2) Rolling resistance: In accordance with JIS K6394, using a viscoelastic spectrometer manufactured by Toyo Seiki Seisakusho Co., Ltd., under the conditions of initial strain = 10%, amplitude = ± 2%, frequency = 20 Hz, 60 ° C) was measured, and the rolling resistance was evaluated with this value. The results are shown as an index with Comparative Example 1 as 100. The smaller the index, the better the rolling resistance, that is, the better the fuel efficiency.

3) 300% modulus: Based on JIS K6251, a 2 mm rubber sheet was punched out with a No. 3 dumbbell, and the 300% modulus was measured at a tensile speed of 500 mm / min. The results are shown as an index with Comparative Example 1 as 100. The larger the index, the better the reinforcing performance.
4) Carbon dispersion: Measured using DISPERGRADE 1000 manufactured by OPTI GRADE in accordance with ASTM D2663. The results are shown as an index with Comparative Example 1 as 100. It shows that it is excellent in the dispersibility of carbon black, so that an index | exponent is large.

Examples 1-4 and Comparative Examples 1-9
The results of the present invention are shown in Table 1 below.

1): Nipol NS116 (Nippon Zeon)
2): Nipol 1502 (Nippon Zeon)
3): TSR 20
4): Crust N (Tokai Carbon)
5): Seast 7HM (Tokai Carbon)
6): Ultrasil VN3G (Degussa)
7): Nipsil AQ (Tosoh Silica)
8): YS Resin TO125 (Yasuhara Chemical)
9): YS resin PX200 (manufactured by Yasuhara Chemical)
10): 3 types of zinc oxide (manufactured by Shodo Chemical Industry)
11): Bead stearic acid (manufactured by NOF Corporation)
12): Santoflex 6PPD (made by Flexis)
13): Sunnock (Ouchi Shinsei Chemical Co., Ltd.)
14): Extract No. 4 S (made by Showa Shell Sekiyu)
15): Si69 (Degussa)
16): Fine powder sulfur with Jinhua seal oil (manufactured by Tsurumi Chemical Co., Ltd.)
17): Noxeller CZ-G (Ouchi Shinsei Chemical Co., Ltd.)

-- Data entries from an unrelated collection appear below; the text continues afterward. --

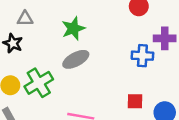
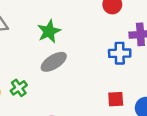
green cross: (39, 83) -> (19, 88), size x0.6

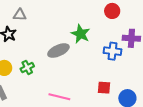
green star: (49, 31) -> (81, 34), moved, turned -30

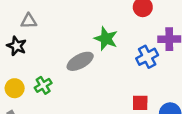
blue cross: (113, 51) -> (147, 57), turned -30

  According to the results in Table 1, it can be seen that the rubber composition according to the present invention improves both wet grip performance and rolling resistance (low fuel consumption performance), and achieves both of them.

Claims (3)

A diene comprising 20 to 50 parts by weight of terminal-modified SBR, 10 to 40 parts by weight of SBR selected as a diene rubber having a Tg of less than -35 ° C., and 10 to 50 parts by weight of natural rubber, and a total amount of these 50 to 80 parts by weight. 10 to 50 parts by weight of carbon black having a nitrogen adsorption specific surface area of 70 to 90 m ² / g, CTAB adsorption specific surface area of 95 to 175 m ² / g and BET specific surface area of 180 m ² / g with respect to 100 parts by weight of the system blend rubber 10 to 60 parts by weight of silica or less, and 1 to 25 parts by weight of an aromatic modified terpene resin obtained by polymerizing an aromatic compound with at least one terpene selected from α-pinene, β-pinene, dipentene and limonene. A rubber composition for tires obtained by blending.   The tire rubber composition according to claim 1, wherein a terminal modified group of the terminal modified SBR is a hydroxyl group, an N-alkyl-substituted aminoketone group, or an N-alkyl-substituted aminothioketone group.   The rubber composition for tires according to claim 1 or 2 whose aromatic compound used for modification of said aromatic modification terpene resin is at least one chosen from styrene, alpha-methyl styrene, vinyl toluene, and indene.